- Posted by Johanna on March 18, 2014 at 6:50 pm
- Category: Digital and Webcomics
Out tomorrow is the newest issue of a digital comic I bet you’ve never heard of. All My Ghosts is hampered by a really extended release schedule. Issue #1 came out last October, and the second issue (of four) is just now coming out. (The artist, Jeremy Massie, has said he aims to release quarterly.) It’s one of Alterna Comics’ ComiXology titles, $1.99 for a 24-page digital “issue”.
I’m talking about it, though, because it tackles a relevant, intriguing subject that I haven’t see done in comics, the idea of family legacies and wondering “what if” when you get to middle age. Joe Hale is the editor of a small-town newspaper, one that’s been in the family for generations. He’s got writers’ block, because he’s contemplating finally selling off the business, now that his daughter has stated her wishes to choose her own field. (He would have done the same, but someone had to take on the family business.) The economy’s bad, and his apathy is palpable.
For a first issue that’s primarily dialogue-driven, Massie keeps the characters interesting through a variety of poses. The storytelling is straightforward but involving. Hale’s work feels realistic, as though this is what the details of being responsible for a small-town paper would be like. I want to know more about Hale, about his background and choices. Lots of us can relate to trying to be part of a business that’s dying as times change.

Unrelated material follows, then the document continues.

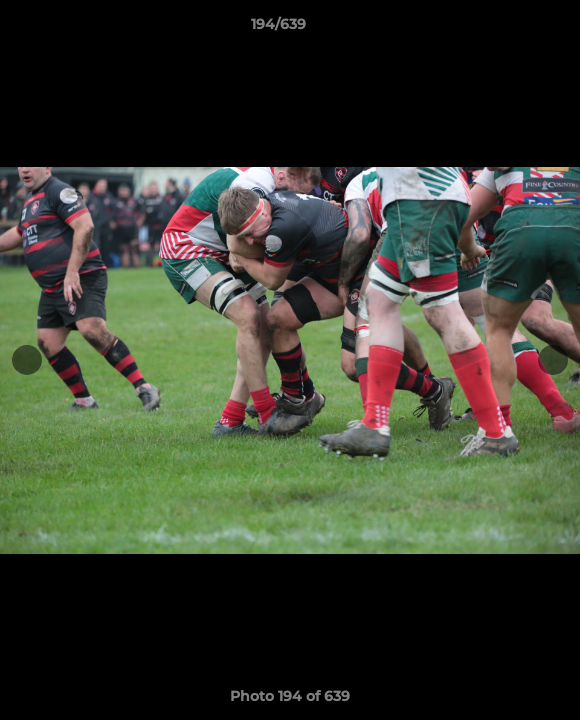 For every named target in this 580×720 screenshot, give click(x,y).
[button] (508, 29)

Issue #2 flashes back to Hale and his father and the company’s history. He and an old buddy set out to recapture some of the feelings of their youth (a futile endeavor, but a tempting one). The choices one makes during a night of drinking may seem inspirational, but they may not be the smartest.
I’d rather read this as a graphic novel, myself, so I can find out what’s going on all in one go (including if the hall of family pictures is really haunted). In the meantime, though, these chapters are good chunks, raising my curiosity about what Hale will do next. There are preview pages at the publisher’s website. (The publisher provided digital review copies.)